French oil and gas giant Total raised its savings target and lowered its investment forecast on Thursday in further moves to weather prolonged oil price weakness.
The company is targeting cost savings of around $3 to $4 billion by 2018, Chief Executive Officer Patrick Pouyanne told investors in London. In February, the firm said it was aiming for $3 billion by 2017.
“We are very confident that we will reach this $4 billion. Most of it will come from upstream,” Pouyanne said.
A reorganisation that has seen the creation of a unit to pool resources will enable the company to achieve the target, Pouyanne said. “The idea is to leverage on economies of scale across the group.”
He said the company makes purchases of about $30 billion per year. Out of that, Pouyanne said it has identified about $15 billion which could be jointly procured by at least two businesses within the group.

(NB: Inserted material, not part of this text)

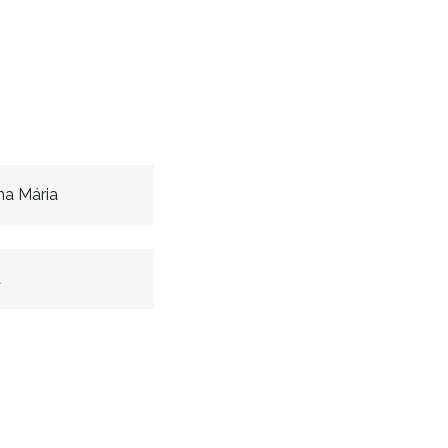
na Mária
a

Total also said it plans to reduce investment to between $15 billion and $17 billion per year from 2017 to 2020, $2 billion less than announced previously.

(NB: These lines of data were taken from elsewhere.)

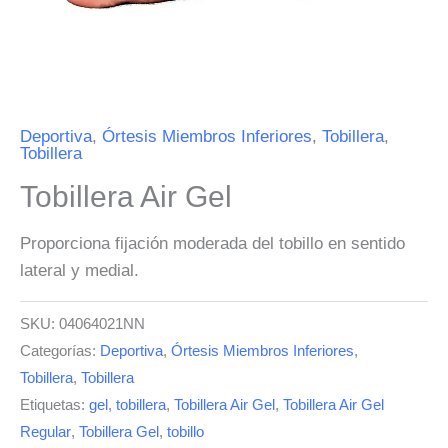
Deportiva
,
Órtesis Miembros Inferiores
,
Tobillera
,
Tobillera
Tobillera Air Gel
Proporciona fijación moderada del tobillo en sentido
lateral y medial.
SKU:
04064021NN
Categorías:
Deportiva
,
Órtesis Miembros Inferiores
,
Tobillera
,
Tobillera
Etiquetas:
gel
,
tobillera
,
Tobillera Air Gel
,
Tobillera Air Gel
Regular
,
Tobillera Gel
,
tobillo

“This is a strong commitment on our part. We do not intend to go beyond this range even if there was a sudden upsurge in oil prices,” he said.

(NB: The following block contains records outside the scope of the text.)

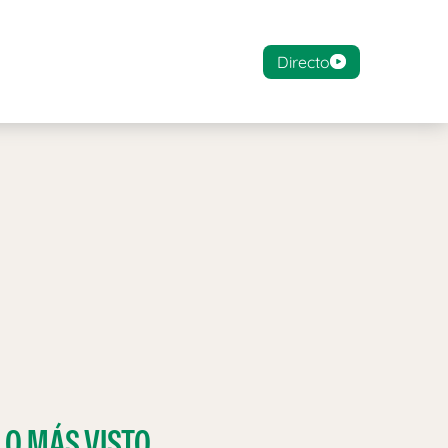
Directo
LO MÁS VISTO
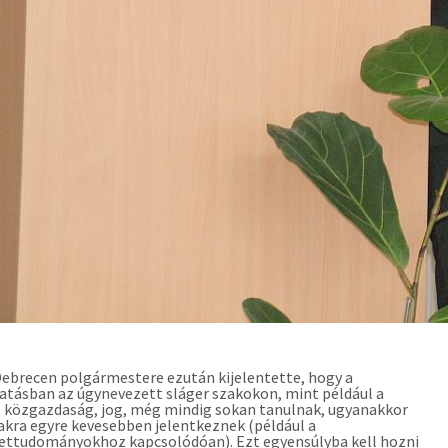
Debrecen polgármestere ezután kijelentette, hogy a
atásban az úgynevezett sláger szakokon, mint például a
, közgazdaság, jog, még mindig sokan tanulnak, ugyanakkor
zakra egyre kevesebben jelentkeznek (például a
ettudományokhoz kapcsolódóan). Ezt egyensúlyba kell hozni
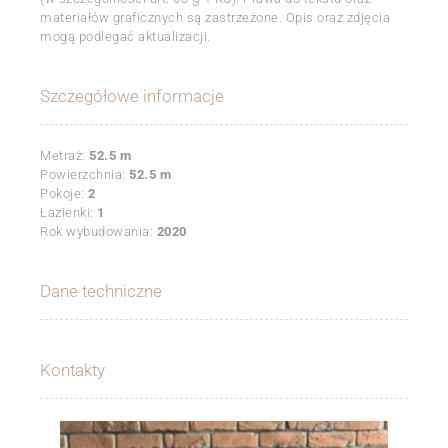
materiałów graficznych są zastrzeżone. Opis oraz zdjęcia
mogą podlegać aktualizacji.
Szczegółowe informacje
Metraż:
52.5 m
Powierzchnia:
52.5 m
Pokoje:
2
Łazienki:
1
Rok wybudowania:
2020
Dane techniczne
Kontakty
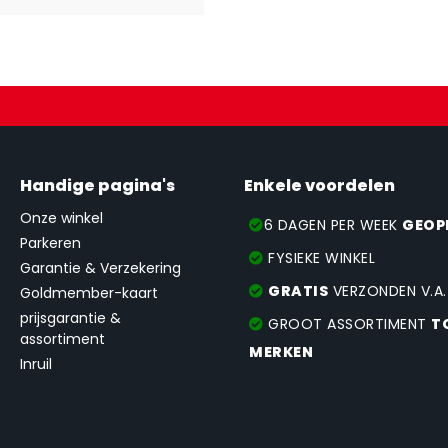
Handige pagina's
Enkele voordelen
Onze winkel
6 DAGEN PER WEEK
GEOP
Parkeren
FYSIEKE WINKEL
Garantie & Verzekering
GRATIS
VERZONDEN V.A
Goldmember-kaart
prijsgarantie &
GROOT ASSORTIMENT
T
assortiment
MERKEN
Inruil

Total said that level of investment will enable it to grow its output by an average rate of 5 percent per year from 2014 through to 2020, extending by a year its previous guidance.
The company said it was committed to lowering its breakeven price. “In 2017, cash flow from operations will cover Capex, including resource renewal, and dividend cash-out with Brent at $55 per barrel,” Total said in its presentation to investors. (bit.ly/2cqXX7j)
Pouyanne said in July that oil prices remained volatile, but the company had gained from a recovery in Brent crude from the start of the year when it went below $28 per barrel to average $46 per barrel in the second quarter.
Brent was up 61 cents or 1.3 percent at $47.44 per barrel by 1759 GMT on Thursday.
Total said the discounted scrip dividend it has been offering, will end in 2017 if Brent is at $60 per barrel.
On divestment, Pouyanne said the firm has reached its objectives and does not see the need to do more. He confirmed that Total was looking at selling its Italian petrol station joint venture with Erg, while talks over the sale of its speciality chemicals and equipment division Atotech, were ongoing.
Sources close to the matter told Reuters on Thursday that CVC, Carlyle and a consortium comprising Cinven and BC Partners will hand in final bids in coming days.
Total’s shares were up 3.68 percent at close on Thursday, outperforming the European oil and gas index which gained 2.35 percent.